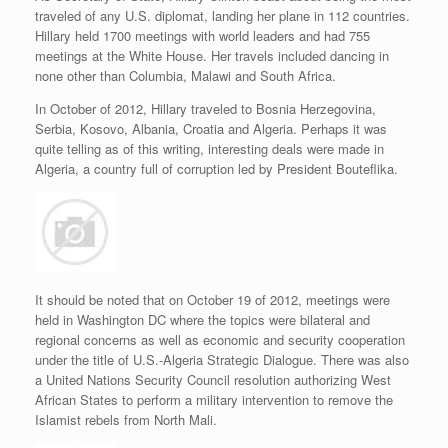
traveled of any U.S. diplomat, landing her plane in 112 countries.
Hillary held 1700 meetings with world leaders and had 755
meetings at the White House. Her travels included dancing in
none other than Columbia, Malawi and South Africa.
In October of 2012, Hillary traveled to Bosnia Herzegovina,
Serbia, Kosovo, Albania, Croatia and Algeria. Perhaps it was
quite telling as of this writing, interesting deals were made in
Algeria, a country full of corruption led by President Bouteflika.
It should be noted that on October 19 of 2012, meetings were
held in Washington DC where the topics were bilateral and
regional concerns as well as economic and security cooperation
under the title of U.S.-Algeria Strategic Dialogue. There was also
a United Nations Security Council resolution authorizing West
African States to perform a military intervention to remove the
Islamist rebels from North Mali.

* Action item *
Everything from the line with "held in Washington" down to the last line of the data above should be returned exactly, with both ends kept and nothing added.

* Result of the exercise *
held in Washington DC where the topics were bilateral and
regional concerns as well as economic and security cooperation
under the title of U.S.-Algeria Strategic Dialogue. There was also
a United Nations Security Council resolution authorizing West
African States to perform a military intervention to remove the
Islamist rebels from North Mali.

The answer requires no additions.